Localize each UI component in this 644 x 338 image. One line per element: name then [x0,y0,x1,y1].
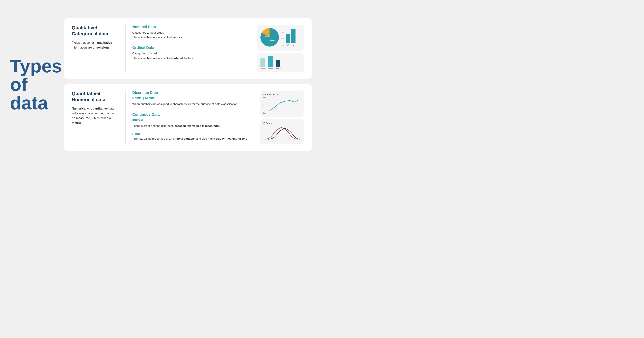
line-chart-wrapper: 300 200 100 [263,97,301,114]
nominal-bar-chart: 300 200 100 F M [282,29,296,46]
ordinal-bar-senior: Senior [276,60,281,69]
ordinal-bars: Junior Middle Senior [260,56,300,69]
page-title: Typesofdata [10,57,54,112]
bell-curve-box: IQ Score [260,119,304,144]
line-y-100: 100 [263,112,266,114]
ratio-desc: This has all the properties of an interv… [132,136,254,141]
line-chart-svg [268,97,300,114]
bar-item-f: F [286,34,290,46]
bar-f [286,34,290,43]
data-types-list: Nominal Data Categories without order.Th… [132,25,250,72]
y-axis: 300 200 100 [282,31,285,46]
ordinal-chart-box: Junior Middle Senior [257,53,304,72]
bar-label-f: F [287,44,289,46]
ordinal-desc: Categories with order.These variables ar… [132,51,250,60]
interval-sublabel: Interval [132,118,254,122]
bars-container: F M [286,29,296,46]
quantitative-desc: Numerical or quantitative data will alwa… [72,106,119,125]
pie-svg: male female [260,28,279,47]
quantitative-charts: Number of staff 300 200 100 [260,91,304,144]
line-y-300: 300 [263,97,266,99]
ordinal-section: Ordinal Data Categories with order.These… [132,46,250,60]
line-y-axis: 300 200 100 [263,97,267,114]
qualitative-card: Qualitative/Categorical data Fields that… [64,18,312,79]
y-label-300: 300 [282,31,284,33]
nominal-section: Nominal Data Categories without order.Th… [132,25,250,40]
middle-label: Middle [268,67,273,69]
ordinal-bar-middle: Middle [268,56,273,69]
bar-item-m: M [291,29,296,46]
junior-bar [260,58,265,67]
nominal-ordinal-sublabel: Nomial | Ordinal [132,96,254,100]
ratio-section: Ratio This has all the properties of an … [132,132,254,141]
line-y-200: 200 [263,104,266,106]
continuous-section: Continous Data Interval There is order a… [132,112,254,141]
y-label-100: 100 [282,44,284,46]
continuous-label: Continous Data [132,112,254,117]
discrete-label: Discreate Data [132,91,254,95]
bar-label-m: M [292,44,294,46]
senior-label: Senior [276,67,281,69]
line-chart-title: Number of staff [263,93,301,96]
line-chart-box: Number of staff 300 200 100 [260,91,304,117]
svg-text:female: female [270,39,276,41]
ordinal-bar-junior: Junior [260,58,265,69]
senior-bar [276,60,280,67]
qualitative-desc: Fields that contain qualitative informat… [72,40,119,50]
ordinal-label: Ordinal Data [132,46,250,50]
nominal-label: Nominal Data [132,25,250,29]
ratio-sublabel: Ratio [132,132,254,136]
quant-data-types: Discreate Data Nomial | Ordinal When num… [132,91,254,144]
discrete-section: Discreate Data Nomial | Ordinal When num… [132,91,254,106]
quantitative-card-right: Discreate Data Nomial | Ordinal When num… [132,91,304,144]
junior-label: Junior [260,67,265,69]
bell-curve-svg [263,126,300,141]
page-title-section: Typesofdata [10,57,54,112]
quantitative-card-left: Quantitative/Numerical data Numerical or… [72,91,119,144]
qualitative-charts: male female 300 200 100 [257,25,304,72]
middle-bar [268,56,273,67]
quantitative-card: Quantitative/Numerical data Numerical or… [64,84,312,151]
qualitative-card-left: Qualitative/Categorical data Fields that… [72,25,119,72]
nominal-desc: Categories without order.These variables… [132,30,250,40]
discrete-desc: When numbers are assigned to characteris… [132,102,254,106]
quantitative-title: Quantitative/Numerical data [72,91,119,103]
nominal-chart-box: male female 300 200 100 [257,25,304,51]
qualitative-card-right: Nominal Data Categories without order.Th… [132,25,304,72]
bell-curve-title: IQ Score [263,122,301,124]
pie-chart-proper: male female [260,28,279,47]
interval-desc: There is order and the difference betwee… [132,124,254,128]
qualitative-title: Qualitative/Categorical data [72,25,119,37]
y-label-200: 200 [282,38,284,40]
bar-m [291,29,296,43]
svg-text:male: male [265,35,270,37]
main-content: Qualitative/Categorical data Fields that… [64,18,312,151]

+--

◆ **TO DO**: An exact number is called for here: how many lines across the records contain the word "ratio". Nothing else belongs in the answer.

◆ **RESULT BELOW**: 3